2 Les événements ayant mené aux mesures prises par l’employeur le 29 mars 2012 sont à la base des trois griefs dont je suis saisi.

3 Le premier grief, daté du 23 mars 2012, contestait [traduction] « une politique soutenue et constante de harcèlement et de discrimination de la part de la chef d’équipe [du fonctionnaire], Carmen Varao-Phillips (direction) à [son lieu de travail], en contravention du Code de valeurs et d’éthique de la fonction publique [le « Code d’éthique »] » (pièce U-1, onglet 1 (dossier de la CRTFP 566-02-7450)). Le fonctionnaire est noir;  il a émigré du Kenya il y a quelques années. Le grief ne prévoyait pas de mesure de redressement précise.

4 Le deuxième grief, daté du 27 mars 2012, contestait le fait qu’il avait [traduction] « fait l’objet de mesures disciplinaires injustes, en contravention des dispositions de la convention collective dans son ensemble et de toute politique pertinente » (pièce U-1, onglet 2 (dossier de la CRTFP 566-02-7449)). En guise de redressement, ce grief demandait que la lettre disciplinaire datée du 26 mars 2012 soit retirée du dossier personnel du fonctionnaire, et que toute autre mesure corrective soit prise pour l’indemniser intégralement.

5 Dans son troisième grief, daté du 2 avril 2012, le fonctionnaire se plaignait du fait qu’il avait été [traduction] « licencié injustement, en contravention de la convention collective et de la Loi canadienne sur les droits de la personne » (pièce U-1, onglet 3 (dossier de la CRTFP 566-02-7448)). Ce grief visait à ce que le fonctionnaire obtienne les mesures de redressement suivantes :

[Traduction]

a. Que l’employeur supprime de mon dossier les lettres de mesure disciplinaire et de licenciement du 29 mars;

b. Que mon dossier soit épuré;

c. Que l’on me propose une prolongation de ma nomination d’une durée déterminée en fonction de mes qualifications et des prolongations offertes à mes collègues;

d. Que l’on m’accorde des dommages à la hauteur de mes droits en vertu de la Loi canadienne sur les droits de la personne;

e. Que l’on prenne toute autre mesure de redressement que l’arbitre de grief estime juste dans les circonstances.

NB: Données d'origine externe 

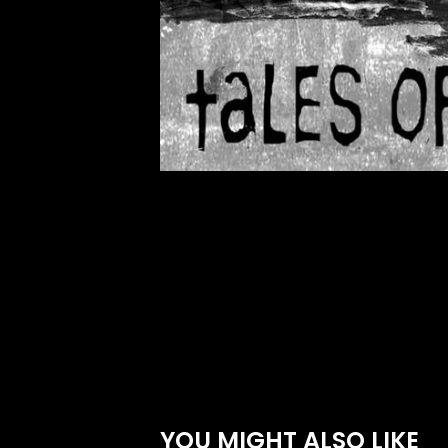
YOU MIGHT ALSO LIKE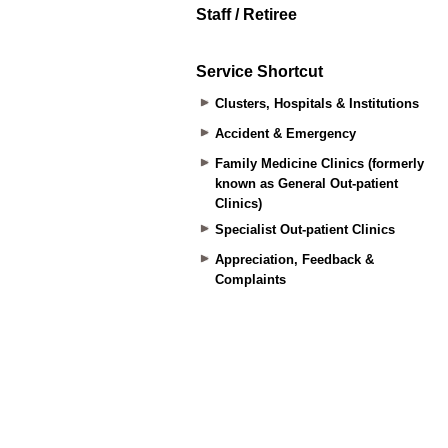
Staff / Retiree
Service Shortcut
Clusters, Hospitals & Institutions
Accident & Emergency
Family Medicine Clinics (formerly
known as General Out-patient
Clinics)
Specialist Out-patient Clinics
Appreciation, Feedback &
Complaints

6 Vers le 16 août 2012, on a aussi remis à la Commission canadienne des droits de la personne un avis concernant le grief de discrimination et de harcèlement du fonctionnaire (dossier de la CRTFP 566-02-7450). L’avis indiquait que le motif de distinction illicite impliquait l’employeur, qui, selon les allégations, [traduction] « avait fait preuve de discrimination à l’endroit de M. Teti en le traitant différemment et de façon négative en raison de sa race et de son origine nationale, en contravention de la Loi canadienne sur les droits de la personne ». En guise de mesures correctives, le fonctionnaire cherchait à obtenir ce qui suit :

a. que l’on annule la décision de ne pas renouveler la nomination d’une durée déterminée et que l’on indemnise intégralement le plaignant;

b. que l’on offre à M. Teti la même prolongation de la nomination d’une durée déterminée que ce qui a été offert à ses collègues;

c. que l’on retire les lettres disciplinaires du dossier de M. Teti;

d. que l’on accorde à M. Teti des dommages punitifs;

e. que l’on prenne toute autre mesure corrective jugée appropriée dans les circonstances.

II. Questions préliminaires

7 Au début de l’audience, le représentant de l’employeur a soulevé deux objections, une concernant la procédure et une sur le fond.

8 Je me pencherai d’abord sur l’objection liée à la procédure. Cette objection découle d’une demande formulée par l’employeur le 13 juin 2013 pour que l’on reporte l’audience qui était prévue du 9 au 12 juillet 2013. On avait présenté cette demande parce que l’avocat de l’employeur avait [traduction] « trouvé un témoin important qui [devait] témoigner à l’audience ». On ajoutait dans la demande que [traduction] « il y a eu une erreur de communication qui a fait que ce témoin a été identifié il y a quelques jours seulement ». Le témoin (qui n’a jamais été identifié) allait [traduction] « être à l’extérieur du pays durant les dates prévues pour l’audience ».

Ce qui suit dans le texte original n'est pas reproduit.